__TASK__:
Check each line below for the word "たの大切な人の命を守るために", and copy those that have it.

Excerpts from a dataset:

▼▼▼

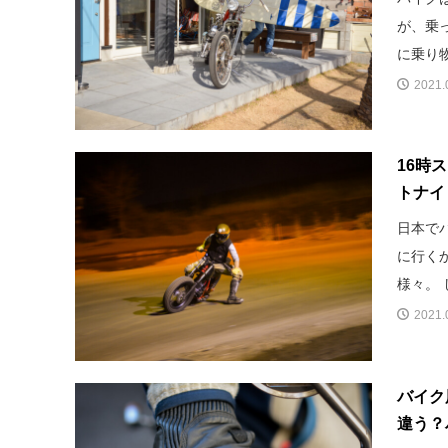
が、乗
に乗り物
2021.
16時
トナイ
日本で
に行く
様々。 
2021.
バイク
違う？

▲▲▲
▼▼▼

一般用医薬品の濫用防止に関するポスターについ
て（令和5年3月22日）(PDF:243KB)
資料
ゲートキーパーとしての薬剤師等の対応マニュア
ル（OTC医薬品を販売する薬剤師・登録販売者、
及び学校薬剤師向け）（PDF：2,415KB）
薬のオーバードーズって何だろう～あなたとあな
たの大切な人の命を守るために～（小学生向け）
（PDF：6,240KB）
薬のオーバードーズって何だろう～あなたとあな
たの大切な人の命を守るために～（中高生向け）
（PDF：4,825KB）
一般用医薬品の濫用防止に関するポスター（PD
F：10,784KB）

▲▲▲
▼▼▼

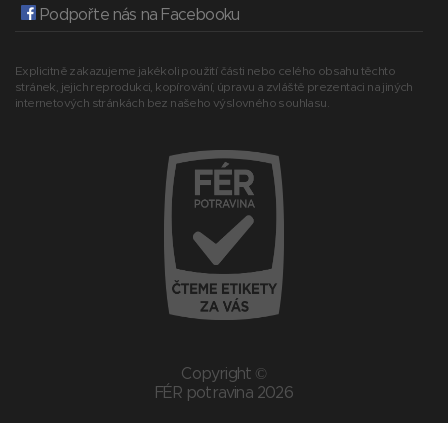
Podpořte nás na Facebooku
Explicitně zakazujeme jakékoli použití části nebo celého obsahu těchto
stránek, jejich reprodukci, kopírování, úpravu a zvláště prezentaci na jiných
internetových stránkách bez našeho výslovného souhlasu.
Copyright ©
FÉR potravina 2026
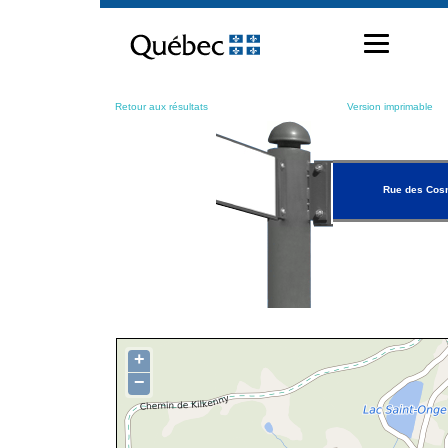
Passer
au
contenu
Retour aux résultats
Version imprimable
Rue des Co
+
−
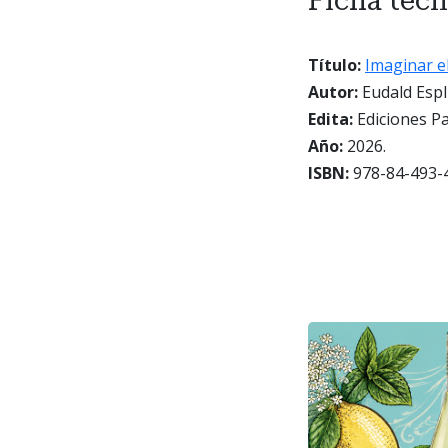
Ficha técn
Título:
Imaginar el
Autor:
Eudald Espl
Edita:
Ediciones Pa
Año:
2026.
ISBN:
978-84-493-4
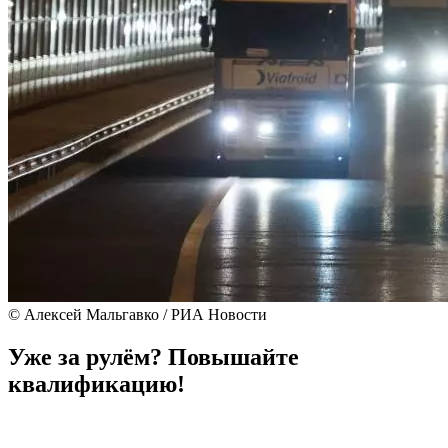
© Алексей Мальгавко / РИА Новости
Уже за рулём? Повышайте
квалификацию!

▲▲▲

__ANSWER TO THIS PROBLEM__:
たの大切な人の命を守るために～（小学生向け）
たの大切な人の命を守るために～（中高生向け）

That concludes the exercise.